Large turnout as Ann Arbor officials hold first meeting with prospective developers of Library Lot
An air of excitement filled city hall this morning as Ann Arbor officials met with prospective developers and architects interested in the downtown "Library Lot."
"I expect there are some of you here who are curious and some of you who desire to submit proposals, and some more of you who are curious," City Administrator Roger Fraser told a crowd of more than 50 people gathered for a mandatory pre-proposal meeting.
Fraser and his staff discussed the city's vision for development atop the underground parking structure being built along South Fifth Avenue. The city recently sent out a request for proposals, and today's meeting was mandatory for any developers who plan to submit a project by the city's 2 p.m. Nov. 13 deadline.
Many of those in attendance were architects who just wanted to hear the latest talks, hoping they might get in on some of the work.
"We would love to be the design and production arm of this team," said Tom Pallos, an architect from Birmingham who drove in for the meeting to scope out the scene. "It's a fabulous project and it demands a top-notch team, and a lot of attention to detail."
Also in the crowd was Ann Arbor business consultant Fritz Seyferth, who is representing a group of investors proposing a hotel and conference center planÂ city officials have been considering. A building as tall as 15 stories has been discussed as part of that plan.
On the opposite end of the spectrum, a grassroots group of citizens calling themselves the Ann Arbor Committee for the Commons, or A2C2, also showed up at today's meeting. They're considering submitting a proposal for designating the area a public commons with open park space. They said it could include a garden and some type of building, but mostly a community gathering place where outdoor music and other public events could take place.
"I'm an activist that believes this community suffers for not having a central gathering place," said group member Alan Haber, a local cabinet maker.

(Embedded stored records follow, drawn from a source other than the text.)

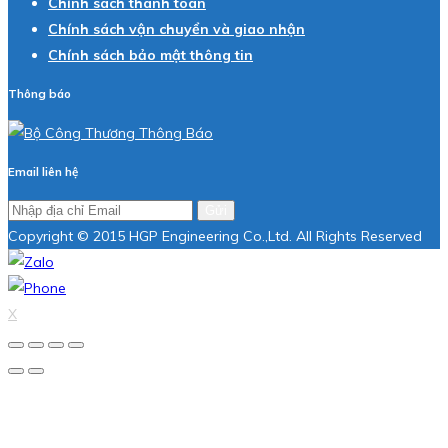
Chính sách thanh toán
Chính sách vận chuyển và giao nhận
Chính sách bảo mật thông tin
Thông báo
Email liên hệ
Gửi
Copyright © 2015 HGP Engineering Co.,Ltd. All Rights Reserved
X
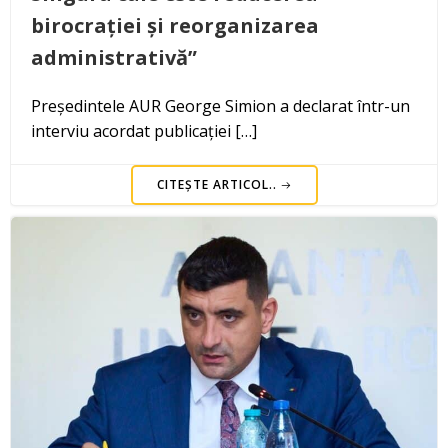
birocrației și reorganizarea
administrativă”
Președintele AUR George Simion a declarat într-un
interviu acordat publicației […]
CITEȘTE ARTICOL..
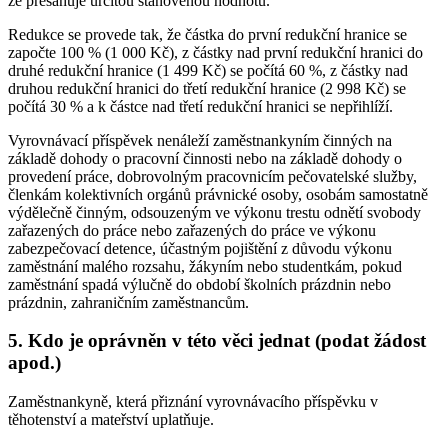
že přesahuje určitou stanovenou hodnotu.
Redukce se provede tak, že částka do první redukční hranice se
započte 100 % (1 000 Kč), z částky nad první redukční hranici do
druhé redukční hranice (1 499 Kč) se počítá 60 %, z částky nad
druhou redukční hranici do třetí redukční hranice (2 998 Kč) se
počítá 30 % a k částce nad třetí redukční hranici se nepřihlíží.
Vyrovnávací příspěvek nenáleží zaměstnankyním činných na
základě dohody o pracovní činnosti nebo na základě dohody o
provedení práce, dobrovolným pracovnicím pečovatelské služby,
členkám kolektivních orgánů právnické osoby, osobám samostatně
výdělečně činným, odsouzeným ve výkonu trestu odnětí svobody
zařazených do práce nebo zařazených do práce ve výkonu
zabezpečovací detence, účastným pojištění z důvodu výkonu
zaměstnání malého rozsahu, žákyním nebo studentkám, pokud
zaměstnání spadá výlučně do období školních prázdnin nebo
prázdnin, zahraničním zaměstnancům.
5. Kdo je oprávněn v této věci jednat (podat žádost
apod.)
Zaměstnankyně, která přiznání vyrovnávacího příspěvku v
těhotenství a mateřství uplatňuje.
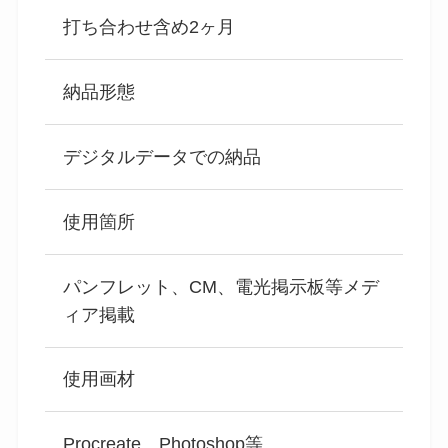
打ち合わせ含め2ヶ月
納品形態
デジタルデータでの納品
使用箇所
パンフレット、CM、電光掲示板等メデ
ィア掲載
使用画材
Procreate、Photoshop等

Haber was joined by fellow group members Alice Ralph, a local architect, and Dana Barton, a Realtor with Edward Surovell Realtors.
"It's one of the few major sites in town that is up for a major transformation," Ralph said of the Library Lot. "So we're all interested in what happens there."
Jayne Miller, the city's community services administrator, said the city plans to conduct interviews the week of Dec. 7 and have completed evaluations done by the week of Jan. 25. City staff plans to make a recommendation to the City Council by Feb. 15 with the anticipated selection of a project by March 1.
"Through this process, there will be a review committee that will be working on technical review of proposals that come through, and there will be more of an oversight committee that's looking at the broader picture," Miller said.
Fraser and Miller fielded several questions about design guidelines and a proposed mid-block street called Library Lane in the plans. Some in today's audience wondered if the street needed to be included.
City officials encouraged developers to use their imagination and creativity. They said no plans for the site are set in stone, though they would like to provide some kind of connection between Division Street and Fifth Avenue.
Miller also said the city's A2D2 zoning amendments and design guidelines are expected to come before the City Council for approval on Oct. 19. Those will have a significant impact on the project, she said.
Susan Pollay, executive director of the Downtown Development Authority, announced today that the DDA is exploring the idea of installing geothermal wells at the site. She said a preliminary analysis shows 190 wells could be installed, and the DDA wants to know if developers are interested.
Josie Parker, director of the Ann Arbor District Library, said today she hopes whatever projects are proposed take into consideration that more than 800,000 people a year visit the library downtown. Parker told the audience the library had plans of its own for a complete reconstruction, but those plans were put on hold last November. A new library would have required a capital millage, and library officials decided the economic conditions weren't right.
"Hopefully we will be able to bring the project back when the economy is better," Parker said.
Fraser told developers today economic conditions also are the reason the city isn't actively seeking proposals for the "blank slate" across the street from the Library Lot, on the old YMCA site where a surface parking lot currently exists. He said the city decided there may not be enough energy in this economy for developing both sites right now.